Der keusche Mensch ist also kein starrer Mensch, der keine Zuneigung hat oder nicht in der Lage ist, tiefe, auch emotionale Beziehungen mit Menschen einzugehen, sondern im Gegenteil fähig zur Interaktion, zum Mitgefühl, zur Zärtlichkeit. Und es sollte beachtet werden, dass Keuschheit in diesem Sinne eine Tugend ist, die jedem, auch verheirateten Menschen, geboten wird: Tatsächlich bedeutet es nicht, wie man glauben könnte, keine sexuellen Beziehungen zu haben, sondern eine gelebte Liebe auf völlig und wahrhaft menschliche Weise, und zwar So heißen wir alle, ob verheiratet oder nicht. Deshalb ist es für ein Paar wichtig, sich nicht im eigenen Kreis zu verschließen: Die Liebe zwischen zwei sollte auch die Offenheit gegenüber anderen außerhalb der eigenen Familie fördern können. In diesem Sinne sind Kinder der natürliche Ausdruck menschlicher Liebe. Wie wir bereits bei der Betrachtung des vierten Gebots gesehen haben, bedeutet die Tatsache, dass wir alle Väter oder Mütter sind, nicht, dass wir alle gute Väter oder Mütter sind: Vater- oder Mutterschaft ist nicht einfach eine natürliche Tatsache. Elternschaft, also physisch oder biologisch Vater oder Mutter zu sein, macht uns nicht unbedingt zu echten, das heißt guten Vätern oder Müttern, aber wir müssen lernen, es zu sein. Ebenso macht uns die Tatsache, dass wir sexuell, also körperlich zur Fortpflanzung begabt sind, nicht automatisch zu liebensfähigen Menschen oder zu einem echten Paar. Wir können zufrieden sein oder auf den Schein reduziert werden.
Ehemann und Ehefrau zu sein ist wie Priester zu sein: Man kann nicht so tun, als wäre man einer, aber entweder man ist einer oder nicht.
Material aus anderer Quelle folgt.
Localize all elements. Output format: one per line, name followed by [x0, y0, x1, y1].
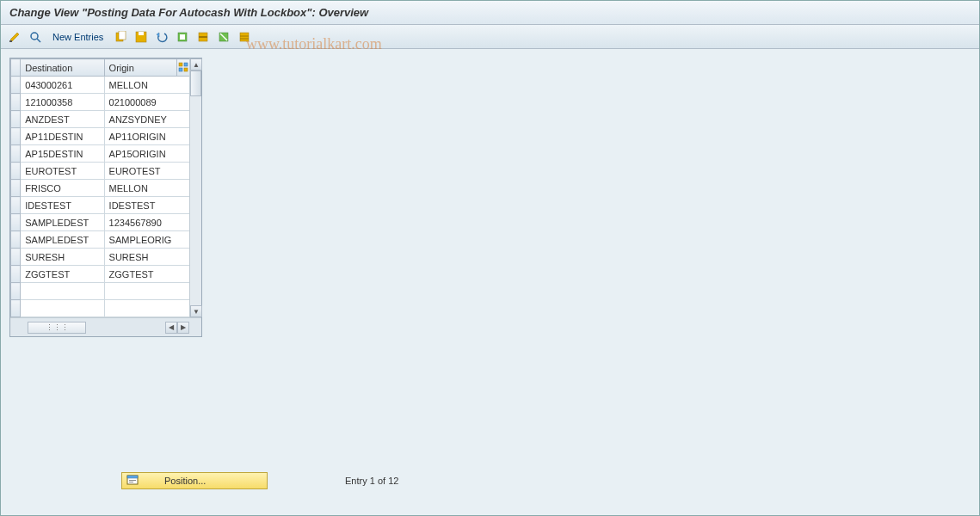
row-selector[interactable]	[11, 128, 21, 145]
table-row[interactable]: AP15DESTINAP15ORIGIN	[11, 145, 191, 163]
column-header-destination[interactable]: Destination	[21, 59, 104, 77]
svg-line-2	[37, 39, 40, 42]
cell-origin[interactable]: MELLON	[104, 180, 190, 197]
cell-destination[interactable]: ZGGTEST	[21, 266, 104, 283]
deselect-all-icon[interactable]	[215, 28, 232, 46]
cell-destination[interactable]	[21, 300, 104, 317]
row-selector[interactable]	[11, 197, 21, 214]
cell-destination[interactable]: ANZDEST	[21, 111, 104, 128]
table-row[interactable]	[11, 300, 191, 317]
cell-destination[interactable]: AP11DESTIN	[21, 128, 104, 145]
row-selector[interactable]	[11, 163, 21, 180]
svg-rect-0	[9, 40, 12, 42]
table-row[interactable]: 043000261MELLON	[11, 77, 191, 94]
position-button[interactable]: Position...	[121, 472, 268, 489]
new-entries-button[interactable]: New Entries	[47, 32, 108, 42]
horizontal-scroll-row: ⋮⋮⋮ ◀ ▶	[10, 317, 201, 336]
svg-rect-17	[184, 63, 188, 66]
table-row[interactable]: ZGGTESTZGGTEST	[11, 266, 191, 283]
scroll-down-icon[interactable]: ▼	[190, 305, 202, 317]
cell-origin[interactable]: IDESTEST	[104, 197, 190, 214]
select-all-icon[interactable]	[174, 28, 191, 46]
svg-point-1	[31, 33, 38, 40]
copy-icon[interactable]	[112, 28, 129, 46]
row-selector[interactable]	[11, 231, 21, 249]
toggle-edit-icon[interactable]	[6, 28, 23, 46]
svg-rect-13	[240, 33, 249, 41]
table-row[interactable]: SURESHSURESH	[11, 249, 191, 266]
cell-origin[interactable]: AP11ORIGIN	[104, 128, 190, 145]
scroll-left-icon[interactable]: ◀	[165, 322, 177, 334]
table-row[interactable]: SAMPLEDESTSAMPLEORIG	[11, 231, 191, 249]
cell-origin[interactable]: ANZSYDNEY	[104, 111, 190, 128]
table-settings-icon[interactable]	[236, 28, 253, 46]
row-selector[interactable]	[11, 77, 21, 94]
scroll-thumb[interactable]	[190, 71, 201, 96]
row-selector[interactable]	[11, 214, 21, 231]
svg-rect-16	[179, 63, 182, 66]
table-row[interactable]	[11, 283, 191, 300]
svg-rect-18	[179, 68, 182, 71]
row-selector[interactable]	[11, 249, 21, 266]
cell-origin[interactable]: AP15ORIGIN	[104, 145, 190, 163]
cell-origin[interactable]: 021000089	[104, 94, 190, 111]
table-row[interactable]: ANZDESTANZSYDNEY	[11, 111, 191, 128]
cell-destination[interactable]: SURESH	[21, 249, 104, 266]
scroll-up-icon[interactable]: ▲	[190, 58, 202, 71]
table-row[interactable]: 121000358021000089	[11, 94, 191, 111]
row-selector[interactable]	[11, 180, 21, 197]
entry-counter: Entry 1 of 12	[345, 476, 398, 486]
vertical-scrollbar[interactable]: ▲ ▼	[189, 58, 201, 317]
save-icon[interactable]	[133, 28, 150, 46]
cell-destination[interactable]: SAMPLEDEST	[21, 214, 104, 231]
table-row[interactable]: EUROTESTEUROTEST	[11, 163, 191, 180]
svg-rect-4	[119, 31, 126, 40]
footer-bar: Position... Entry 1 of 12	[121, 472, 398, 489]
cell-destination[interactable]: IDESTEST	[21, 197, 104, 214]
undo-icon[interactable]	[153, 28, 170, 46]
column-width-handle[interactable]: ⋮⋮⋮	[28, 322, 86, 334]
cell-destination[interactable]: SAMPLEDEST	[21, 231, 104, 249]
svg-rect-6	[139, 32, 144, 35]
column-header-origin[interactable]: Origin	[104, 59, 176, 77]
row-selector[interactable]	[11, 145, 21, 163]
cell-destination[interactable]: FRISCO	[21, 180, 104, 197]
cell-origin[interactable]: SAMPLEORIG	[104, 231, 190, 249]
row-selector[interactable]	[11, 266, 21, 283]
scroll-track[interactable]	[190, 71, 201, 305]
cell-destination[interactable]: AP15DESTIN	[21, 145, 104, 163]
row-selector[interactable]	[11, 111, 21, 128]
table-row[interactable]: SAMPLEDEST1234567890	[11, 214, 191, 231]
svg-rect-22	[129, 480, 136, 481]
scroll-right-icon[interactable]: ▶	[177, 322, 189, 334]
cell-origin[interactable]: MELLON	[104, 77, 190, 94]
data-grid: Destination Origin 043000261MELLON121000…	[10, 58, 191, 317]
select-block-icon[interactable]	[194, 28, 212, 46]
position-button-label: Position...	[164, 476, 206, 486]
cell-origin[interactable]	[104, 300, 190, 317]
position-icon	[126, 475, 139, 487]
svg-rect-23	[129, 482, 133, 482]
table-row[interactable]: FRISCOMELLON	[11, 180, 191, 197]
table-row[interactable]: AP11DESTINAP11ORIGIN	[11, 128, 191, 145]
cell-origin[interactable]: 1234567890	[104, 214, 190, 231]
cell-destination[interactable]: EUROTEST	[21, 163, 104, 180]
cell-destination[interactable]: 121000358	[21, 94, 104, 111]
content-area: Destination Origin 043000261MELLON121000…	[1, 49, 979, 515]
cell-origin[interactable]: EUROTEST	[104, 163, 190, 180]
cell-destination[interactable]	[21, 283, 104, 300]
page-title: Change View "Posting Data For Autocash W…	[1, 1, 979, 25]
svg-rect-10	[199, 36, 207, 38]
row-selector[interactable]	[11, 94, 21, 111]
select-all-header[interactable]	[11, 59, 21, 77]
cell-origin[interactable]: SURESH	[104, 249, 190, 266]
row-selector[interactable]	[11, 300, 21, 317]
table-row[interactable]: IDESTESTIDESTEST	[11, 197, 191, 214]
svg-rect-21	[127, 476, 138, 478]
row-selector[interactable]	[11, 283, 21, 300]
cell-destination[interactable]: 043000261	[21, 77, 104, 94]
details-icon[interactable]	[27, 28, 44, 46]
svg-rect-19	[184, 68, 188, 71]
cell-origin[interactable]: ZGGTEST	[104, 266, 190, 283]
cell-origin[interactable]	[104, 283, 190, 300]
In diesem Sinne müssen äußere Handlungen eine Wahrheit darüber ausdrücken, was man ist, andernfalls sind sie gerade eine Komödie, ein „Vorgeben“, etwas zu sein, was man nicht ist, als ob man dem Ehemann- und Ehefrausein diese Einheit, Stabilität und Stabilität entziehen könnte Bestimmtheit, die dies erfordert. In diesem Sinne ist es interessant zu beobachten, wie heuchlerisch es ist, über voreheliche Beziehungen zu sprechen: Ob es eine Ehe gibt, bleibt abzuwarten, und im Moment handelt es sich nur um sexuelle Beziehungen. Das soll nicht heißen, dass sie das Schlimmste oder Schwerwiegendste sind, was in Fragen der Keuschheit passieren kann, aber zumindest sind sie verfrüht und oft illusorisch: und die Frau zahlt am häufigsten für die Illusionen.
Die Ehe ist nicht aus irgendeinem metaphysischen Grund stabil, sondern weil dies genau dem tiefen Wunsch nach Liebe entspricht, der verlangt, dass sie für immer und mit nur einem Menschen besteht: Natürlich sind wir desillusioniert und haben gelernt zu sagen, dass das nicht wahr ist. wir sind zynisch geworden. Letztlich ist die Folge einer Scheidung, dass sie uns daran gehindert hat, an die Liebe zu glauben: Sie hat uns ein Nebenprodukt hinterlassen. Und wir sehen es besonders bei jungen Menschen sehr gut: Man braucht großen Mut und eine sehr tiefe Motivation, gegen den Strom zu schwimmen. Die Liebe muss erobert werden, auch durch Kampf.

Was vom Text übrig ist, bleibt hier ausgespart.